Committee Asks Dual Recognition System

By F. BRUCE Lewis

The Student Council will vote Monday, on proposed rules for undergraduate publications. The Council ordered new regulations to be drawn up after the University refused to recognize the now defunct New Student last spring.

Main feature of the new rules is the provision for two degrees of recognition. Under this provision, publications which in addition to being recognized wish to use "Harvard" in their title must meet additional requirements.

The committee which formulated the rules includes Frederic D. Houghteling '50, Robert L. Fischelis '50, Edward F. Burke '50, and Robert K. Bingham '48.
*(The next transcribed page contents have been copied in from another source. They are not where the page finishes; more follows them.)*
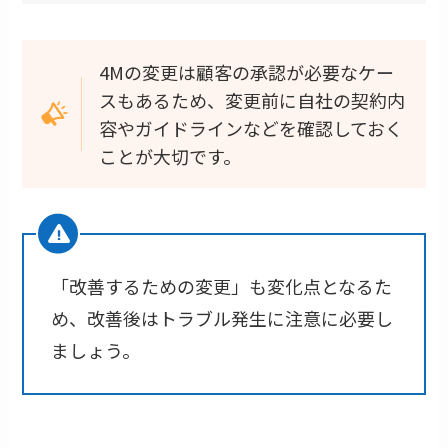
4Mの変更は顧客の承認が必要なケー
スもあるため、変更前に自社の契約内
容やガイドラインなどを確認しておく
ことが大切です。
「改善するための変更」も変化点となるた
め、改善後はトラブル発生に注意に必要し
ましょう。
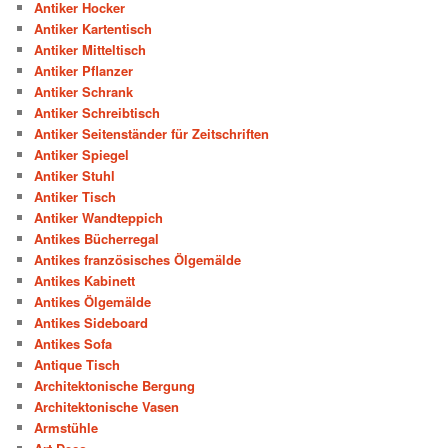
Antiker Hocker
Antiker Kartentisch
Antiker Mitteltisch
Antiker Pflanzer
Antiker Schrank
Antiker Schreibtisch
Antiker Seitenständer für Zeitschriften
Antiker Spiegel
Antiker Stuhl
Antiker Tisch
Antiker Wandteppich
Antikes Bücherregal
Antikes französisches Ölgemälde
Antikes Kabinett
Antikes Ölgemälde
Antikes Sideboard
Antikes Sofa
Antique Tisch
Architektonische Bergung
Architektonische Vasen
Armstühle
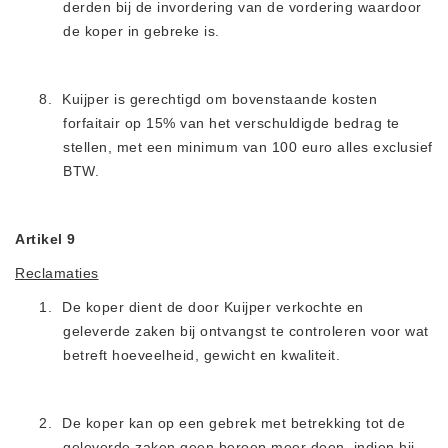
derden bij de invordering van de vordering waardoor
de koper in gebreke is.
8.
Kuijper is gerechtigd om bovenstaande kosten
forfaitair op 15% van het verschuldigde bedrag te
stellen, met een minimum van 100 euro alles exclusief
BTW.
Artikel 9
Reclamaties
1.
De koper dient de door Kuijper verkochte en
geleverde zaken bij ontvangst te controleren voor wat
betreft hoeveelheid, gewicht en kwaliteit.
2.
De koper kan op een gebrek met betrekking tot de
geleverde zaken geen beroep meer doen, indien hij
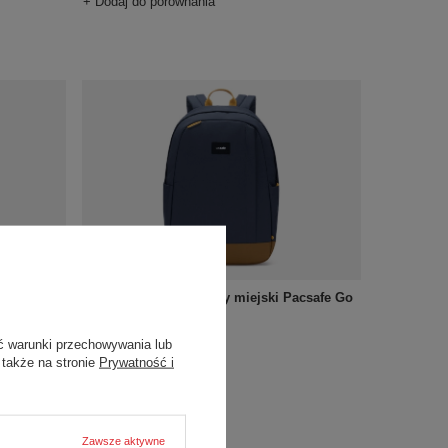
+ Dodaj do porównania
acsafe Go
Plecak antykradzieżowy miejski Pacsafe Go
25 l - granatowy
455,28 zł
/
szt.
ć warunki przechowywania lub
 także na stronie
Prywatność i
+ Dodaj do porównania
Zawsze aktywne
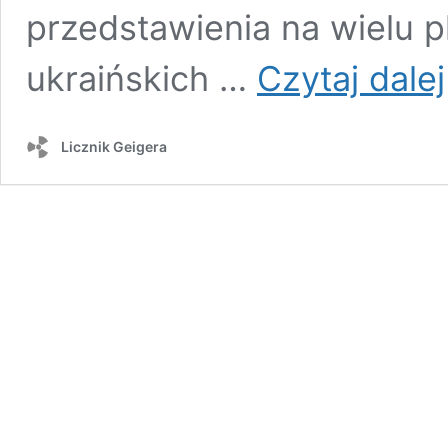
przedstawienia na wielu pl
ukraińskich …
Czytaj dalej
Licznik Geigera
The Council set up the group after its recommendation that the HYD-sponsored New Student be recognized was flatly rejected by the Faculty Committee on Student Activities. At that time, Dean Bender said "no publication should be recognized or allowed to use the Harvard name unless it is in fact a Harvard student publication."

The proposed new rules state that "the basic criterion is that the publication must be a Harvard student enterprise." The editors must be Harvard students, and policy control is "to be exercised in accordance with their free decisions." Magazines without "Harvard" in their titles do not have to be financed within the Harvard community, nor does a majority of their circulation have to be in Harvard.

Bender Explains Stand

Bender explained last spring that the "committee was convinced that The New Student was not a bona fide Harvard publication....It was largely written by and for people who were not Harvard students and financed outside the University to a considerable extent."

As for the magazine's policy, the Dean told the Council that when an organization such as the HYD is connected with a nationwide group, a decision as to who determines policy is difficult if not impossible.

If the Dean's Office had been working under the proposed rules last spring, the New Student would have been recognized had the editors proved it was really the independent publication of a Harvard group, and was not controlled by the national organization.